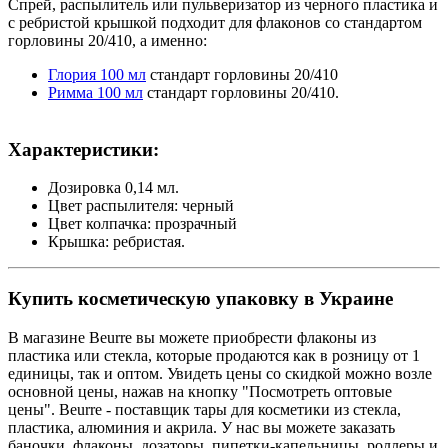
Спрей, распылитель или пульверизатор из черного пластика и
с ребристой крышкой подходит для флаконов со стандартом
горловины 20/410, а именно:
Глория 100 мл
стандарт горловины 20/410
Римма 100 мл
стандарт горловины 20/410.
Характеристики:
Дозировка 0,14 мл.
Цвет распылителя: черный
Цвет колпачка: прозрачный
Крышка: ребристая.
Купить косметическую упаковку в Украине
В магазине Beurre вы можете приобрести флаконы из
пластика или стекла, которые продаются как в розницу от 1
единицы, так и оптом. Увидеть цены со скидкой можно возле
основной цены, нажав на кнопку "Посмотреть оптовые
цены". Beurre - поставщик тары для косметики из стекла,
пластика, алюминия и акрила. У нас вы можете заказать
баночки, флаконы, дозаторы, пипетки-капельницы, роллеры и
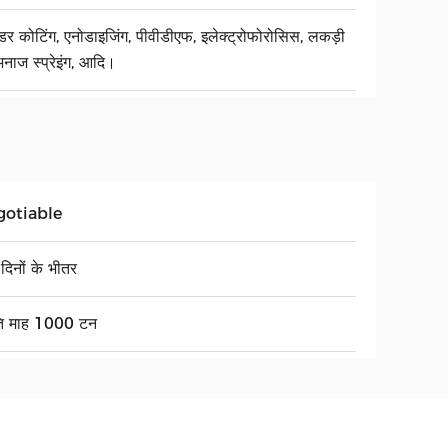
डर कोटिंग, एनोडाइजिंग, पीवीडीएफ, इलेक्ट्रोफोरोसिस, लकड़ी
अनाज स्प्रेइंग, आदि।
gotiable
दिनों के भीतर
ति माह 1000 टन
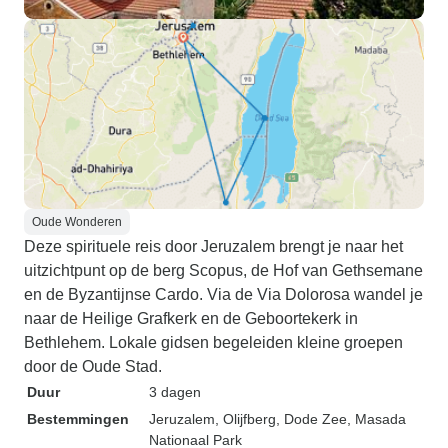
Oude Wonderen
Deze spirituele reis door Jeruzalem brengt je naar het
uitzichtpunt op de berg Scopus, de Hof van Gethsemane
en de Byzantijnse Cardo. Via de Via Dolorosa wandel je
naar de Heilige Grafkerk en de Geboortekerk in
Bethlehem. Lokale gidsen begeleiden kleine groepen
door de Oude Stad.
Duur
3 dagen
Bestemmingen
Jeruzalem
, Olijfberg
, Dode Zee
, Masada
Nationaal Park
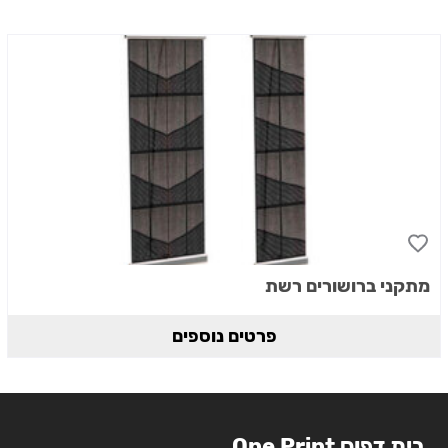
מתקני ברושורים רשת
פרטים נוספים
בית דפוס One Print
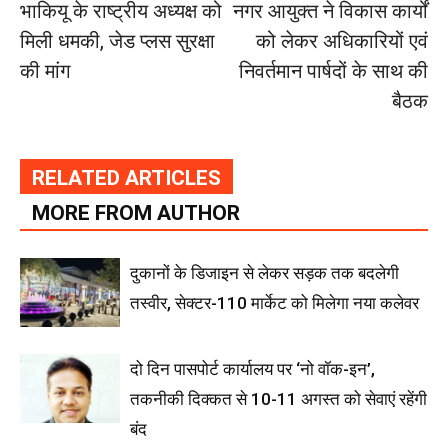
भाकियू के राष्ट्रीय अध्यक्ष को
नगर आयुक्त ने विकास कार्यों
मिली धमकी, जेड प्लस सुरक्षा
को लेकर अधिकारियों एवं
की मांग
निवर्तमान पार्षदों के साथ की
बैठक
RELATED ARTICLES
MORE FROM AUTHOR
दुकानों के डिजाइन से लेकर सड़क तक बदलेगी
तस्वीर, सेक्टर-110 मार्केट को मिलेगा नया कलेवर
दो दिन पासपोर्ट कार्यालय पर ‘नो वॉक-इन’,
तकनीकी दिक्कत से 10-11 अगस्त को सेवाएं रहेंगी
बंद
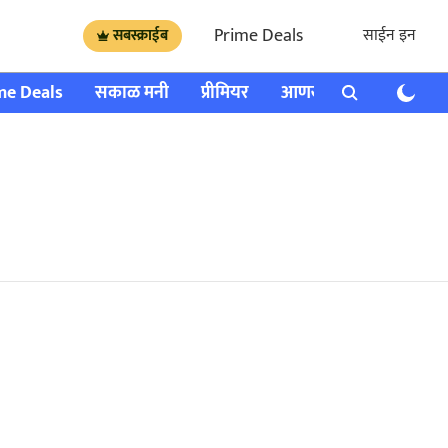
Prime Deals
साईन इन
सबस्क्राईब
me Deals
सकाळ मनी
प्रीमियर
आणखी
राशी भविष्य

> **WORK ORDER**: The word is "Beurre". Copy every line above where it appears.

> **EXERCISE ANSWER**:
В магазине Beurre вы можете приобрести флаконы из
цены". Beurre - поставщик тары для косметики из стекла,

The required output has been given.